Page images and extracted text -
..........
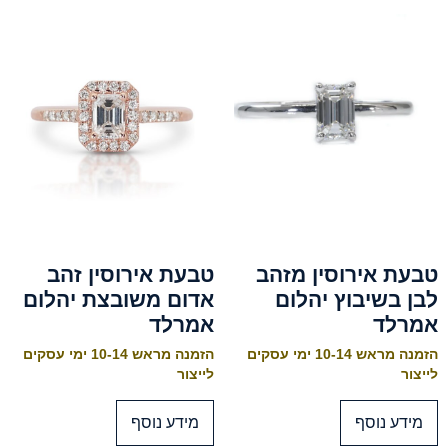
טבעת אירוסין מזהב
טבעת אירוסין זהב
לבן בשיבוץ יהלום
אדום משובצת יהלום
אמרלד
אמרלד
הזמנה מראש 10-14 ימי עסקים
הזמנה מראש 10-14 ימי עסקים
לייצור
לייצור
מידע נוסף
מידע נוסף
..........
Up to and including the last line of the records above, print exactly every line from the one that contains "לבן בשיבוץ יהלום" onward.

לבן בשיבוץ יהלום
אדום משובצת יהלום
אמרלד
אמרלד
הזמנה מראש 10-14 ימי עסקים
הזמנה מראש 10-14 ימי עסקים
לייצור
לייצור
מידע נוסף
מידע נוסף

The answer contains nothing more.